The Comparison Test is a helpful method to determine the convergence or divergence of a series by comparing it to another series with known behavior. This technique involves comparing the given series' terms with those of a series that is already understood to either converge or diverge. To do this, we look for a simpler series, say \( b_n \), such that \( a_n \approx b_n \) for all sufficiently large \( n \).
The Comparison Test works as follows:

• If \( 0 \leq a_n \leq b_n \) and the series \( \sum b_n \) converges, then \( \sum a_n \) also converges.
• If \( 0 \leq b_n \leq a_n \) and the series \( \sum b_n \) diverges, then \( \sum a_n \) also diverges.

In the original exercise, the series \( \sum a_n = \sum_{n=2}^{\infty} \frac{\sqrt{n}}{\ln n} \) was compared to a divergent series \( \sum b_n = \sum_{n=2}^{\infty} \frac{\sqrt{n}}{n} \). As shown, because \( a_n > b_n \) for large enough \( n \) and \( \sum b_n \) diverges, the series \( \sum a_n \) must also diverge.

Divergence refers to the behavior of a series where the sum does not approach a finite limit as more terms are added. Simply put, a series that diverges will continue to grow indefinitely or oscillate without settling down to a final value. Determining whether a series converges or diverges is crucial in many areas of mathematics and applied sciences.
In the context of the exercise, we explored the divergence of the series \( \sum_{n=2}^{\infty} \frac{\sqrt{n}}{\ln n} \) by using the Comparison Test. We found that this series diverges since its terms are greater than those of a known divergent series for large \( n \). Knowing the divergence of a series can help predict the behavior of systems in calculus, physics, engineering, and more by indicating instability or unbounded growth.

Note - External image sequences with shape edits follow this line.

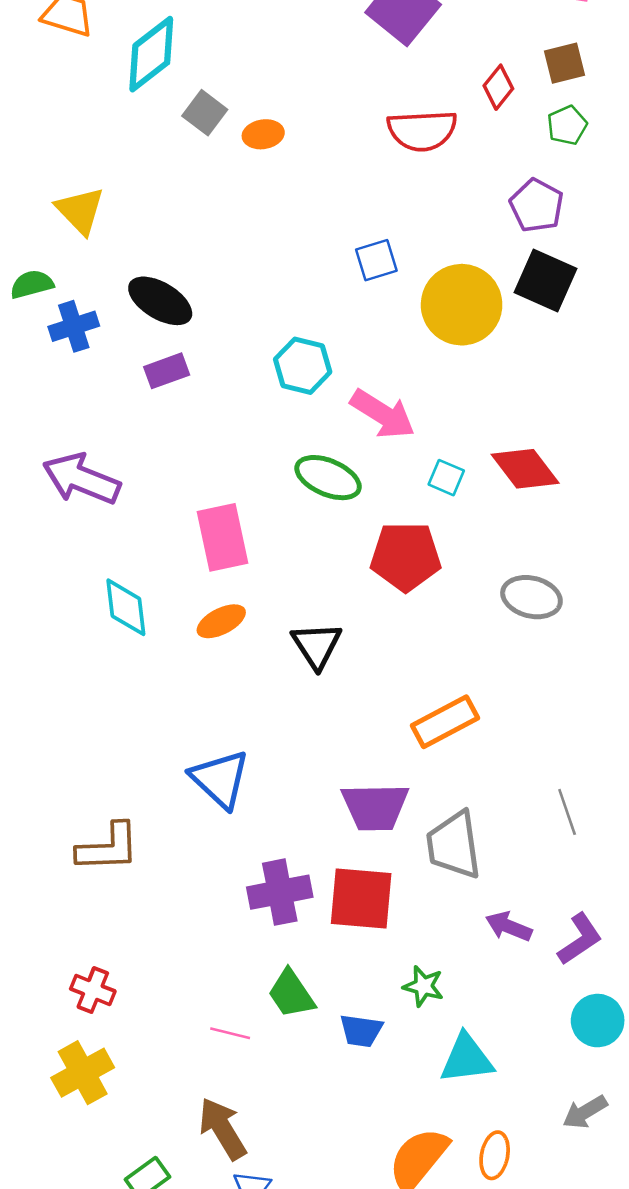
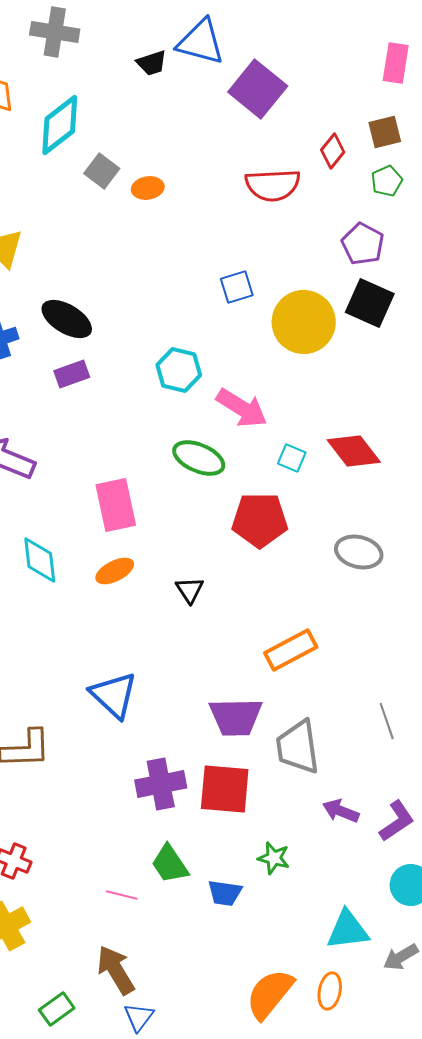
black triangle: (317, 645) -> (190, 590), size x0.7
cyan triangle: (467, 1059) -> (348, 930), moved

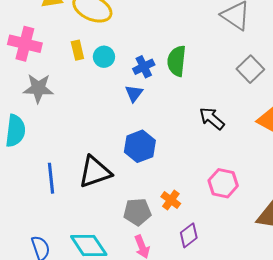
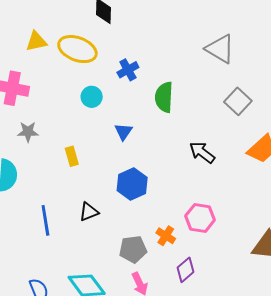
yellow rectangle: (77, 50) -> (72, 156), moved
blue cross: (144, 67) -> (128, 70), moved
gray star: (38, 88) -> (28, 132), size x0.7
black triangle: (95, 172) -> (89, 212), size x0.6
pink hexagon: (223, 183) -> (200, 218), moved

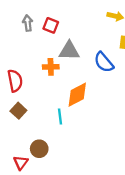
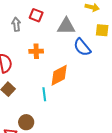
gray arrow: (28, 23) -> (16, 24), moved
gray triangle: (69, 51) -> (66, 26), moved

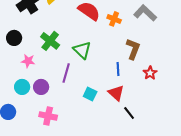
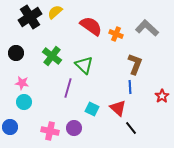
pink star: (28, 61) -> (22, 83), moved
blue line: (118, 69) -> (130, 87), moved
red star: (150, 73) -> (162, 96), moved
purple circle: (41, 87) -> (74, 128), moved

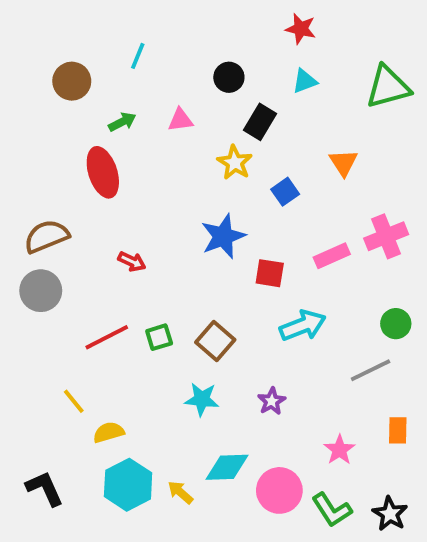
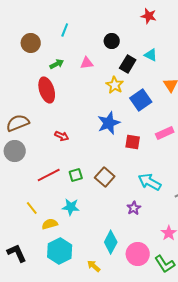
cyan triangle: (305, 81) -> (151, 55), moved, turned 48
blue square: (285, 192) -> (141, 100), size x1.5
cyan arrow: (303, 326) -> (150, 182), moved, turned -130
cyan star: (202, 399) -> (71, 207), moved
cyan diamond: (227, 467) -> (111, 242), turned -60
yellow arrow: (180, 492) -> (94, 266), moved

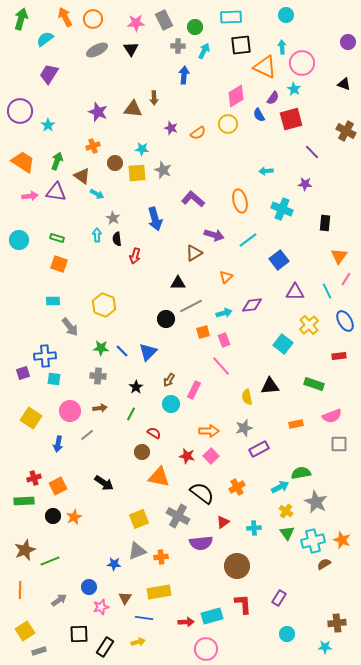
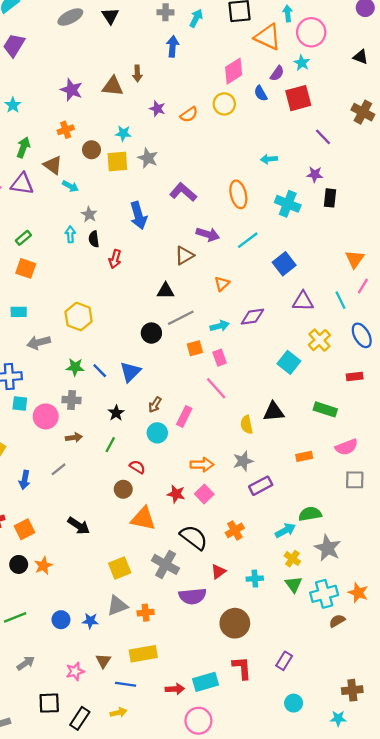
black rectangle: (325, 223) -> (330, 198), moved
green rectangle: (57, 238) -> (23, 238), turned -56
gray arrow: (70, 327) -> (39, 342), turned 114
pink circle: (70, 411) -> (46, 416), moved
blue circle: (89, 587) -> (61, 620), moved

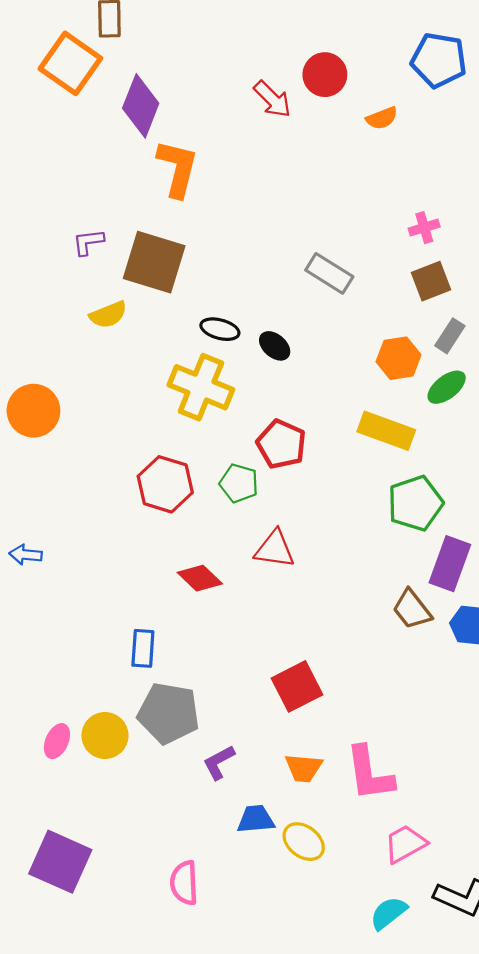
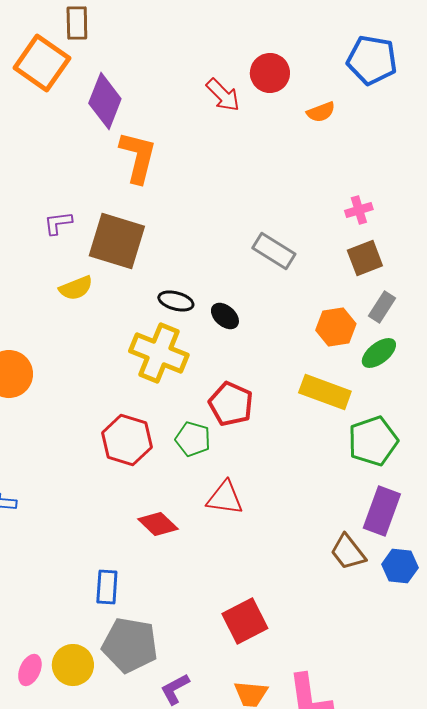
green pentagon: (415, 503) -> (373, 441), moved

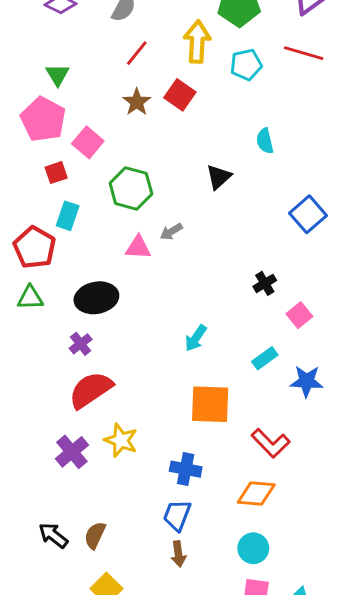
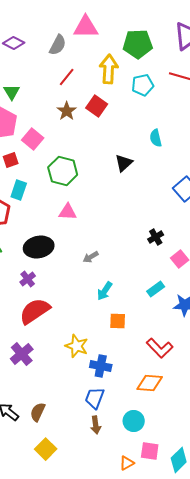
gray arrow: (171, 232) -> (91, 257), moved
cyan arrow: (196, 338) -> (105, 291), moved
orange square: (210, 404) -> (118, 321), size x0.6
yellow star: (121, 440) -> (77, 346), moved
cyan circle: (253, 548) -> (134, 421), moved

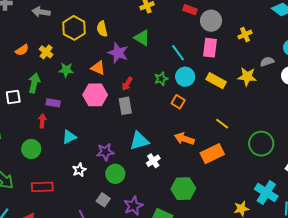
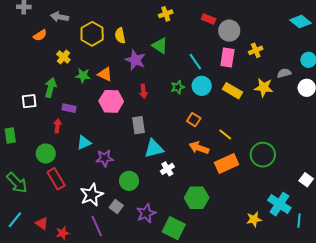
yellow cross: (245, 35) -> (256, 50), moved
orange semicircle: (22, 50) -> (40, 35), moved
orange triangle: (98, 68) -> (105, 74), moved
red arrow: (127, 84) -> (144, 91), turned -40
orange square: (178, 102) -> (194, 120), moved
gray rectangle: (125, 106) -> (139, 125), moved
yellow line: (222, 124) -> (225, 135), moved
green circle: (261, 144) -> (263, 155), moved
purple star: (105, 152) -> (105, 158), moved
white star: (79, 170) -> (92, 195), moved, size x1.6
red rectangle: (42, 187) -> (56, 179), moved, turned 60

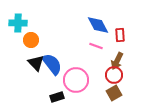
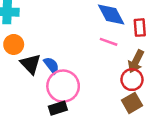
orange circle: (31, 40) -> (14, 44), moved
blue semicircle: (52, 64) -> (51, 65), size x0.6
pink circle: (76, 80) -> (63, 86), moved

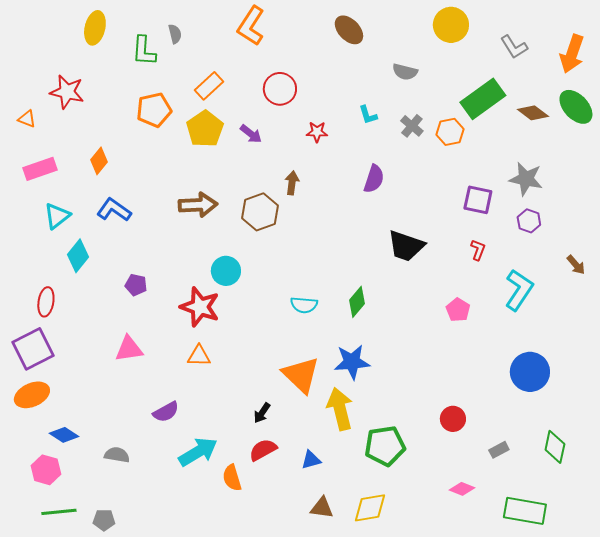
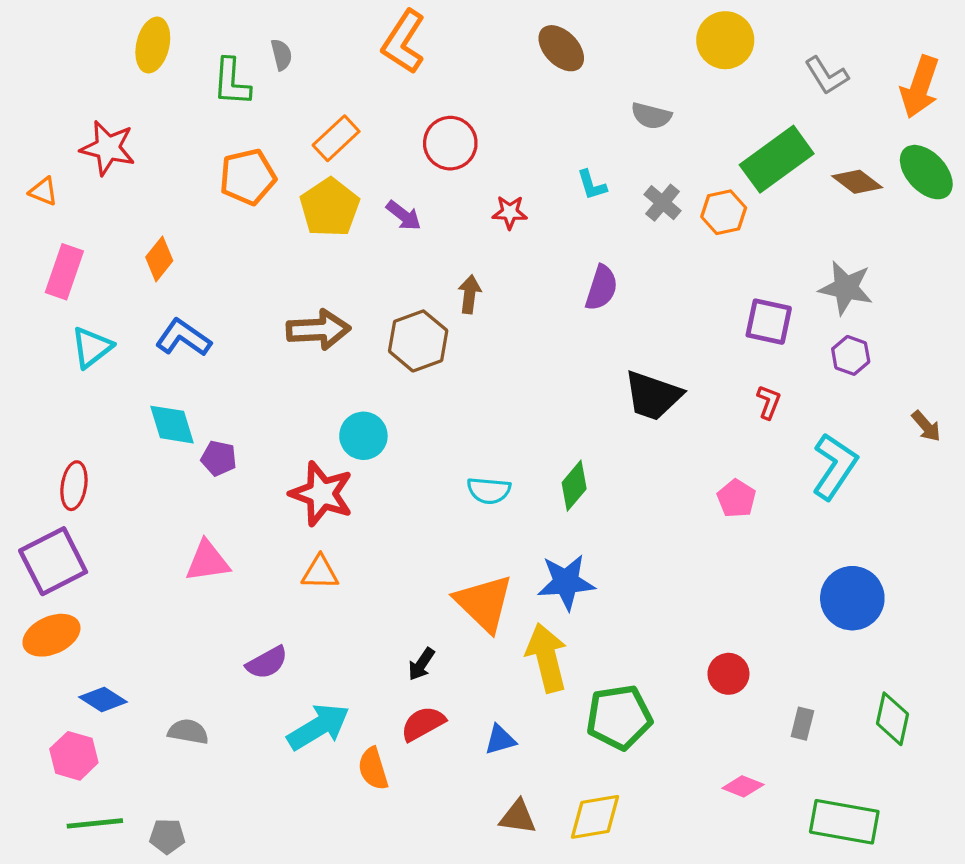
pink rectangle: (40, 169) -> (64, 272), turned -52
cyan diamond: (78, 256) -> (172, 425), moved, turned -56
gray rectangle: (499, 450) -> (802, 724), turned -48

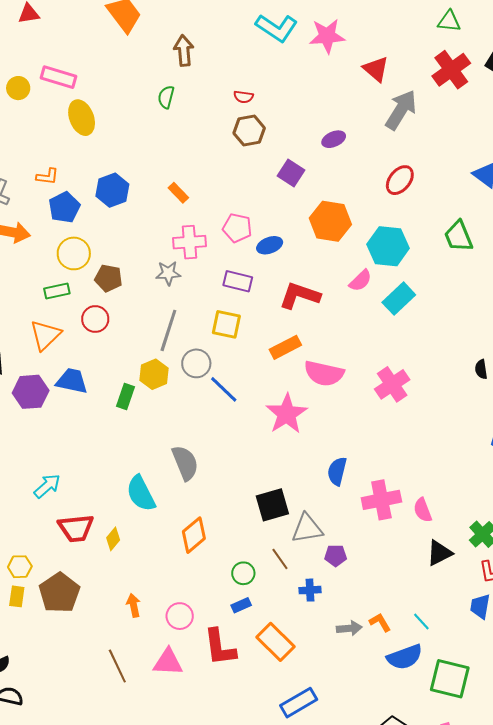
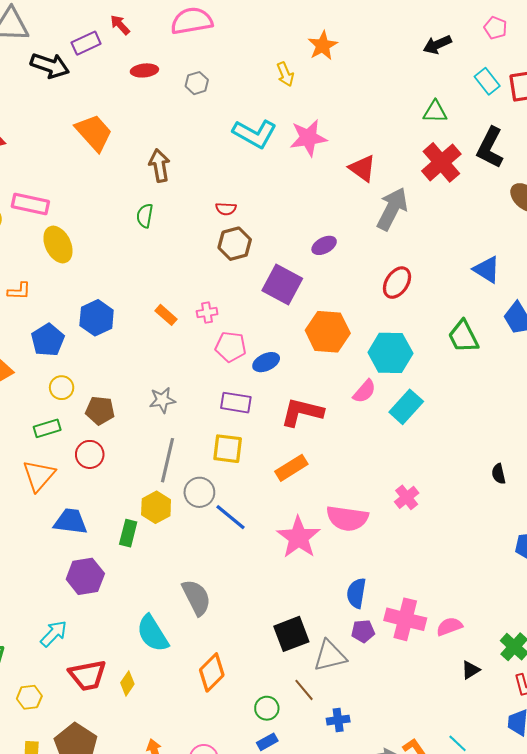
purple square: (291, 173) -> (282, 285), size x1.4
orange L-shape: (47, 176) -> (19, 291), moved
pink cross: (190, 242) -> (207, 313), moved, size x0.6
yellow circle: (74, 253) -> (62, 388), size x0.7
pink semicircle: (324, 373) -> (347, 518), moved
pink cross: (392, 384) -> (407, 497), size x0.7
purple hexagon: (31, 392) -> (85, 576), moved
pink cross: (381, 500) -> (405, 619), turned 30
pink semicircle: (423, 510) -> (449, 626), turned 95
black triangle: (439, 553) -> (471, 670), size x0.7
purple pentagon: (336, 556) -> (363, 631), moved
yellow hexagon: (20, 567) -> (29, 697), moved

A p-series is a special type of series of the form \( \sum_{n=1}^{\infty} \frac{1}{n^p} \). The convergence of p-series depends on the value of \( p \). Specifically, a p-series converges if \( p > 1 \) and diverges if \( p \leq 1 \). This simple rule makes p-series a useful reference in evaluating more complex series.
For example, in the original solution, the series \( \sum_{n=2}^{\infty} \frac{1}{n^{1/2}} \) was identified as a divergent p-series since \( p = 1/2 \leq 1 \). Recognizing such relationships allows for quick assessments of other, more complex series by comparison. Thus, the p-series can serve as a benchmark for determining the behavior of other series in mathematical analysis.

The series in the exercise involves expressions like \( \frac{\sqrt{n}}{\ln n} \), showcasing a ratio of functions. Understanding how functions behave in relation to each other, such as which function grows faster, can reveal important information about the series itself.
In our exercise, this understanding was crucial. The function \( n \) in \( \frac{\sqrt{n}}{n} \) grows faster than \( \ln n \) since logarithmic functions grow slower than polynomial functions. By analyzing this ratio, we concluded that \( \frac{\sqrt{n}}{\ln n} \) has larger term sizes than \( \frac{\sqrt{n}}{n} \) as \( n \) becomes large. This insight, combined with other tests like the Comparison Test, helps assess whether a series will converge or diverge. Understanding how these functions interact is a powerful tool in mathematical analysis and helps clarify the solutions to problems involving series.